• Information supplied
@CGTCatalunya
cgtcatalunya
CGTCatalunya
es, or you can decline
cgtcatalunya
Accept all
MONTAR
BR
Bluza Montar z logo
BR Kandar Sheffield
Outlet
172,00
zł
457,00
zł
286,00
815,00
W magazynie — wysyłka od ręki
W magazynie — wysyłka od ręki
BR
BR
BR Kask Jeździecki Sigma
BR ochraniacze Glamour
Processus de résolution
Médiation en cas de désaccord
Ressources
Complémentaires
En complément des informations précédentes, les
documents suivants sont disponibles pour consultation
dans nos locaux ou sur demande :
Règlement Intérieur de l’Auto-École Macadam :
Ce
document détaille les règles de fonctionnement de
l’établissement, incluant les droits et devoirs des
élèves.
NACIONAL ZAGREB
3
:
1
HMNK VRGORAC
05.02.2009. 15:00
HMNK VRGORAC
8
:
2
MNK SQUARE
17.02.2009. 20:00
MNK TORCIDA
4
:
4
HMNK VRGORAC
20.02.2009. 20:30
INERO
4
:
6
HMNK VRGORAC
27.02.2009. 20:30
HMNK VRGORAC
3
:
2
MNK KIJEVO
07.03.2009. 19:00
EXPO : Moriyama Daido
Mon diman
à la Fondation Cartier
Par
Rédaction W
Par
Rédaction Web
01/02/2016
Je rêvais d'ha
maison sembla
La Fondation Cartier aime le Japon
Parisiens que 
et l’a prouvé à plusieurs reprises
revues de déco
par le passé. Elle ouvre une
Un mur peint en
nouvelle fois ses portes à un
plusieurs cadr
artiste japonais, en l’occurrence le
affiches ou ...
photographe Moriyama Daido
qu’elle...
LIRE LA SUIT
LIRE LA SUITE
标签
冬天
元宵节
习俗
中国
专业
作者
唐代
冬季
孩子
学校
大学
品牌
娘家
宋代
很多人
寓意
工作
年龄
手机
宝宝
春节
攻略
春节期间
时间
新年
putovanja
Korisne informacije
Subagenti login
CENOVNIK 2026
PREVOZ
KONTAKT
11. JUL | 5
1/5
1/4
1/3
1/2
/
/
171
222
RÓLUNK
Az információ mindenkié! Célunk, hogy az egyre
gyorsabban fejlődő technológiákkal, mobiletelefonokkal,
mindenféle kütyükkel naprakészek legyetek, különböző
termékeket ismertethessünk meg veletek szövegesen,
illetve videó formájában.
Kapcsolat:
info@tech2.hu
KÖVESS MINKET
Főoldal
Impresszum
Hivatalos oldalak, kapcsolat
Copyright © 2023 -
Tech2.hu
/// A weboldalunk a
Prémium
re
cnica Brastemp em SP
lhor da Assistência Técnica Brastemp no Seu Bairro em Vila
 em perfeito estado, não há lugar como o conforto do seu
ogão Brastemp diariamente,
* * *
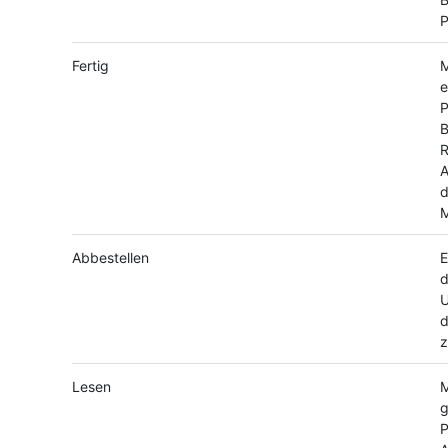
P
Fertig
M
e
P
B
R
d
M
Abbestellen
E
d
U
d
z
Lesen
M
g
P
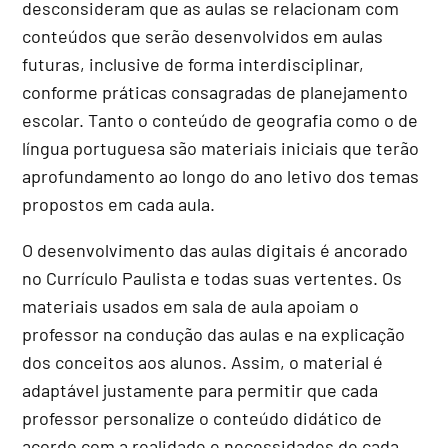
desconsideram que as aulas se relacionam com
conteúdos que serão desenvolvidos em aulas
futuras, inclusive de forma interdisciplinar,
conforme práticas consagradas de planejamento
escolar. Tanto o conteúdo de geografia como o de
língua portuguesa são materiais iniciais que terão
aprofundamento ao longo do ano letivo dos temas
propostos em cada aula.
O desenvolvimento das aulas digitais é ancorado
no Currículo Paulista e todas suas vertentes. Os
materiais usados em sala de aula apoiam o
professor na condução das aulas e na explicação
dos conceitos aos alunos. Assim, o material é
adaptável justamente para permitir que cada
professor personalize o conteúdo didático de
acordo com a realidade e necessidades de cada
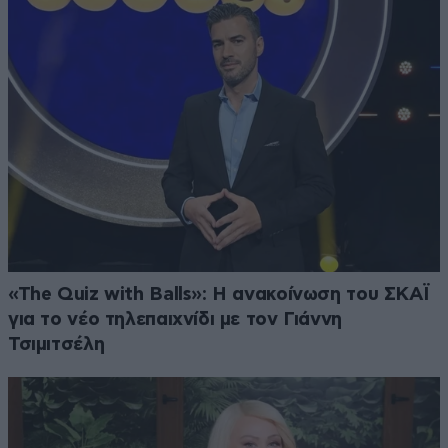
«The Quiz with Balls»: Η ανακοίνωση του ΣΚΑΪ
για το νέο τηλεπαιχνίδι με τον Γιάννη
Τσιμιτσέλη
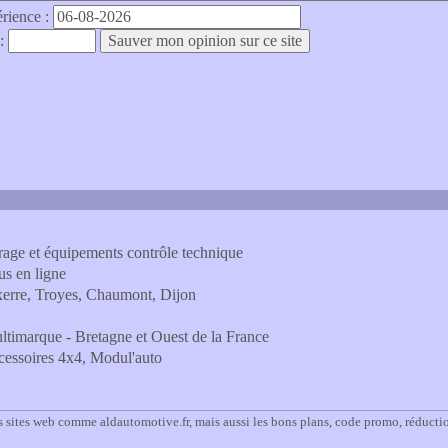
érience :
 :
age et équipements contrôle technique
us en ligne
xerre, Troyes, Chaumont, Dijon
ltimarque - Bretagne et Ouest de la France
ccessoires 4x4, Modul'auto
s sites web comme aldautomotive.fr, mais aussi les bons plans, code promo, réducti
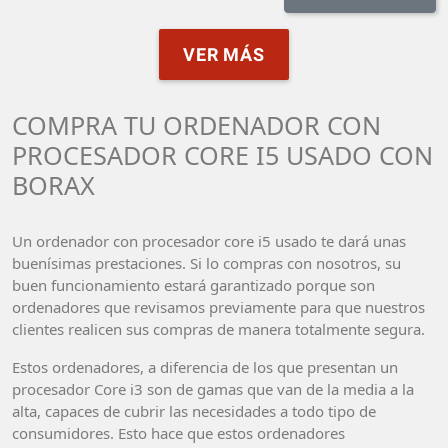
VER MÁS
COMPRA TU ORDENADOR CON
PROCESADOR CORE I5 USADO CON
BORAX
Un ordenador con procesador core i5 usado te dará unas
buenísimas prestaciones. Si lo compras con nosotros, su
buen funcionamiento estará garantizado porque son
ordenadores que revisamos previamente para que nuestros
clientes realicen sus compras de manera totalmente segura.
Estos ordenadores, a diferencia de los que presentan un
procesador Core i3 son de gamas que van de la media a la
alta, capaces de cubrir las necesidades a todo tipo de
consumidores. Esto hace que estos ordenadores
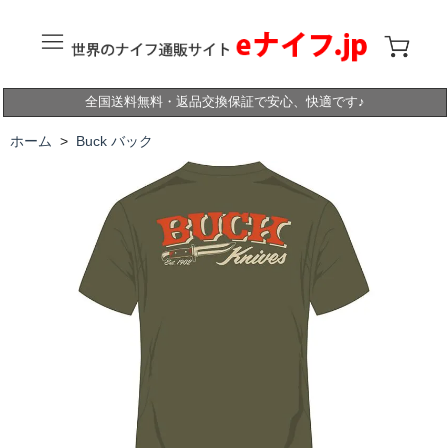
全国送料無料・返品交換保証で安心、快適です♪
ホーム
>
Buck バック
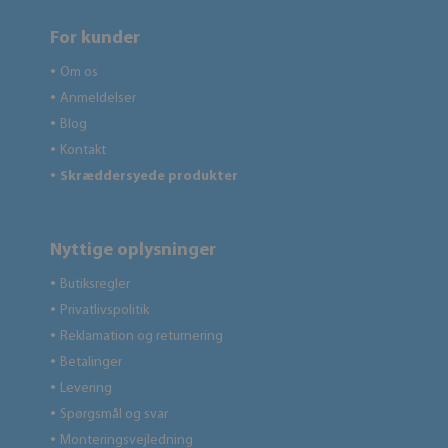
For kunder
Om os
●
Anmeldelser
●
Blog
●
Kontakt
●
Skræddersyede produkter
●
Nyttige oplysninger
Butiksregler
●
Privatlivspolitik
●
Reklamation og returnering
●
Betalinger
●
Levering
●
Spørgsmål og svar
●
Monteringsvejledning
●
---
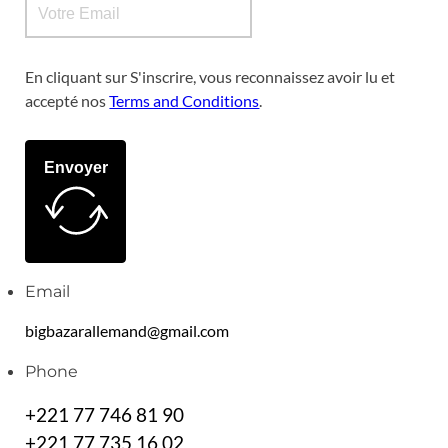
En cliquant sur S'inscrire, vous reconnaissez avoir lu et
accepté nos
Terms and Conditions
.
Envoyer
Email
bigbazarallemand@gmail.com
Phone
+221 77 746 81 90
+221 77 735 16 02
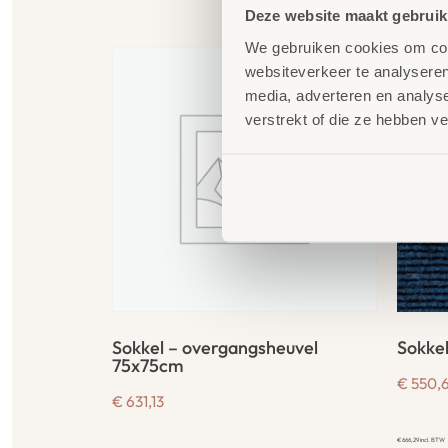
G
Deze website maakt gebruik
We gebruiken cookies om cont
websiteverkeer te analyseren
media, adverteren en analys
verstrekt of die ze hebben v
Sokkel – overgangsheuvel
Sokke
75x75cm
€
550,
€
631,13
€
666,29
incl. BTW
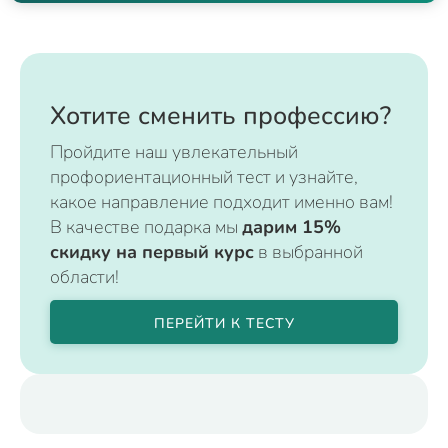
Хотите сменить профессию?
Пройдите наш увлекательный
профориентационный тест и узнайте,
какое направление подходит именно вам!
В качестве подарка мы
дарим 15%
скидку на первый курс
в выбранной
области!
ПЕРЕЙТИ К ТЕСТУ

• What you should do
In the records above, find each line that mentions the string "materiais", then copy it.

• Result
língua portuguesa são materiais iniciais que terão
materiais usados em sala de aula apoiam o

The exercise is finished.